Pukamani Ceremony circa 1950’s (photograph copyright the Estate of Baldwin Spencer)
Milikapiti community, first known as Snake Bay, was established in 1941 as a permanent aboriginal settlement by the Native Affairs Branch of the Northern Territory Administration. Early visitors to the area of note included the photographer Baldwin Spencer, who documented continuing aspects of traditional life, the Anthropologist Charles Mountford and Australian artist Russell Drysdale. During visits in 1954, Mountford collected a large number of Tiwi paintings on bark which are now held in the Museum of South Australia. These works, commissioned by Mountford, are probably the first instance of Tiwi artists making art for a western audience. The resulting collection contains important works by key ‘Old Tiwi’ artists such as Deaf Tommy Mungatopi and together can be seen as a precursor to the current artistic practice at Jilamara.
JilamaraJilamara Arts & Crafts Association was established in 1989, at first as an adult education centre focused on fabric printing and under the guidance of textile artist, James Bennett. As well as quickly gaining a reputation for fabric, the centre soon became widely recognised for distinctive paintings and carved works. Key figures in this shift were the ‘two old ladies’ of Jilamara, Kitty Kantilla (C.1928-2003) and Freda Warlapinni (C.1928-2003) who were predominately producing works on paper and linen, and also artists, such as Paddy Freddy Puruntatameri (c.1925-2000), who were eager to see the tradition of carving continued through the art centre . These older, established figures of Tiwi Art created a rigorous framework at the centre and many of the second-generation artists who continue to practice at Jilamara today established themselves during this period, under their informal guidance.

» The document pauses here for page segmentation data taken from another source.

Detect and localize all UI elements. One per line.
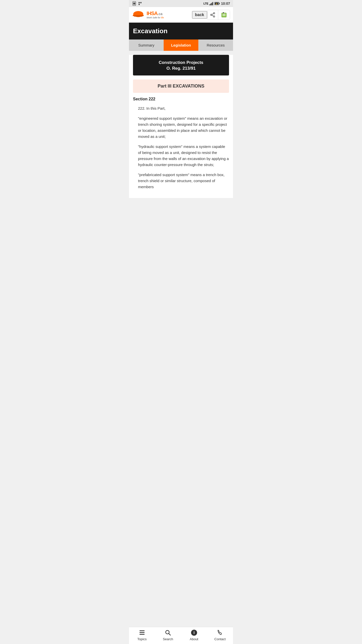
paragraph-intro: 222. In this Part, bbox=[133, 105, 229, 111]
nav-search[interactable]: Search bbox=[155, 629, 181, 641]
ihsa-brand: IHSA bbox=[147, 11, 158, 16]
domain-label: .ca bbox=[158, 12, 162, 16]
regulation-code: O. Reg. 213/91 bbox=[137, 66, 225, 71]
regulation-title: Construction Projects bbox=[137, 59, 225, 66]
menu-button[interactable] bbox=[218, 10, 230, 20]
svg-rect-10 bbox=[219, 3, 220, 4]
part-header: Part III EXCAVATIONS bbox=[133, 79, 229, 93]
ihsa-logo-icon bbox=[132, 9, 145, 20]
svg-line-20 bbox=[212, 15, 213, 16]
svg-point-19 bbox=[213, 16, 215, 17]
phone-icon bbox=[216, 629, 223, 636]
svg-rect-29 bbox=[140, 634, 145, 635]
status-bar: LTE ⚡ 10:07 bbox=[129, 0, 233, 7]
svg-rect-1 bbox=[133, 3, 135, 5]
svg-point-18 bbox=[211, 14, 212, 16]
nav-search-label: Search bbox=[163, 637, 173, 641]
logo: IHSA .ca Work Safe for life bbox=[132, 9, 164, 20]
tab-bar: Summary Legislation Resources bbox=[129, 39, 233, 51]
paragraph-hydraulic: "hydraulic support system" means a syste… bbox=[133, 144, 229, 168]
svg-line-21 bbox=[212, 13, 213, 14]
svg-rect-5 bbox=[209, 4, 210, 5]
info-icon: i bbox=[191, 629, 198, 636]
tab-legislation[interactable]: Legislation bbox=[164, 39, 198, 51]
logo-text: IHSA .ca Work Safe for life bbox=[147, 11, 164, 19]
svg-rect-26 bbox=[223, 12, 224, 13]
svg-text:⚡: ⚡ bbox=[215, 3, 218, 5]
svg-point-17 bbox=[213, 12, 215, 14]
svg-rect-22 bbox=[221, 13, 226, 17]
nav-topics[interactable]: Topics bbox=[129, 629, 155, 641]
list-icon bbox=[139, 629, 146, 636]
header-actions: back bbox=[192, 10, 230, 20]
svg-rect-28 bbox=[140, 632, 145, 633]
tab-resources[interactable]: Resources bbox=[198, 39, 233, 51]
battery-icon: ⚡ bbox=[214, 2, 220, 5]
notification-icon bbox=[138, 2, 142, 6]
main-content: Construction Projects O. Reg. 213/91 Par… bbox=[129, 55, 233, 198]
svg-line-31 bbox=[169, 633, 170, 635]
tagline: Work Safe for life bbox=[147, 16, 164, 19]
paragraph-prefabricated: "prefabricated support system" means a t… bbox=[133, 172, 229, 190]
sim-icon bbox=[132, 1, 137, 6]
svg-rect-27 bbox=[140, 630, 145, 631]
part-title: Part III EXCAVATIONS bbox=[137, 84, 225, 89]
nav-about-label: About bbox=[190, 637, 198, 641]
status-left-icons bbox=[132, 1, 142, 6]
page-title-section: Excavation bbox=[129, 23, 233, 39]
svg-rect-3 bbox=[140, 2, 142, 3]
back-button[interactable]: back bbox=[192, 11, 207, 19]
svg-rect-16 bbox=[133, 15, 144, 16]
svg-rect-4 bbox=[139, 4, 140, 5]
share-icon bbox=[210, 12, 215, 18]
section-number: Section 222 bbox=[133, 97, 229, 101]
time-display: 10:07 bbox=[221, 2, 230, 6]
svg-rect-2 bbox=[139, 2, 140, 3]
tab-summary[interactable]: Summary bbox=[129, 39, 164, 51]
app-header: IHSA .ca Work Safe for life back bbox=[129, 7, 233, 23]
share-button[interactable] bbox=[207, 10, 218, 20]
nav-contact[interactable]: Contact bbox=[207, 629, 233, 641]
regulation-header: Construction Projects O. Reg. 213/91 bbox=[133, 55, 229, 75]
header-icon-group bbox=[207, 10, 230, 20]
page-title: Excavation bbox=[133, 27, 229, 35]
signal-bars-icon bbox=[209, 2, 213, 5]
checklist-icon bbox=[221, 12, 227, 18]
legislation-body: Section 222 222. In this Part, "engineer… bbox=[129, 97, 233, 198]
search-icon bbox=[164, 629, 171, 636]
svg-rect-7 bbox=[211, 3, 212, 5]
nav-contact-label: Contact bbox=[214, 637, 226, 641]
svg-text:i: i bbox=[194, 630, 195, 635]
status-right-icons: LTE ⚡ 10:07 bbox=[203, 2, 230, 6]
nav-about[interactable]: i About bbox=[181, 629, 207, 641]
svg-rect-8 bbox=[212, 2, 213, 5]
svg-rect-6 bbox=[210, 4, 211, 5]
bottom-nav: Topics Search i About Contact bbox=[129, 627, 233, 644]
paragraph-engineered: "engineered support system" means an exc… bbox=[133, 115, 229, 140]
lte-label: LTE bbox=[203, 2, 208, 5]
nav-topics-label: Topics bbox=[137, 637, 147, 641]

Early fabric workshop with James Bennett
A number of early projects undertaken by Jilamara artists also helped to establish the centre’s reputation. These included the landmark Tiwi exhibition ‘Our Designs on Bark’, held at the National Gallery of Victoria (NGV), Melbourne, in 1991. Since then artists have participated in numerous high profile exhibitions within Australia and Internationally, including Germany, Holland and the UK. More recently, the inclusion of Jilamara’s artists in major exhibitions such as ‘Perspecta’ at AGNSW, ‘Primavera’ at the Museum of Contemporary Art, Sydney, The X-strata Coal Award at the Queensland Art Gallery and the National Aboriginal and Torres Strait Islander Art Award, has helped to ensure the critical reputation of Tiwi Art is maintained well into a second generation.
In 2007 the ‘First Old Lady’ of Jilamara, Kitty Kantilla, was honoured with a major retrospective, curated by Judith Ryan and accompanied by an extensive monograph, held at the NGV and the Art Gallery of New South Wales, Sydney.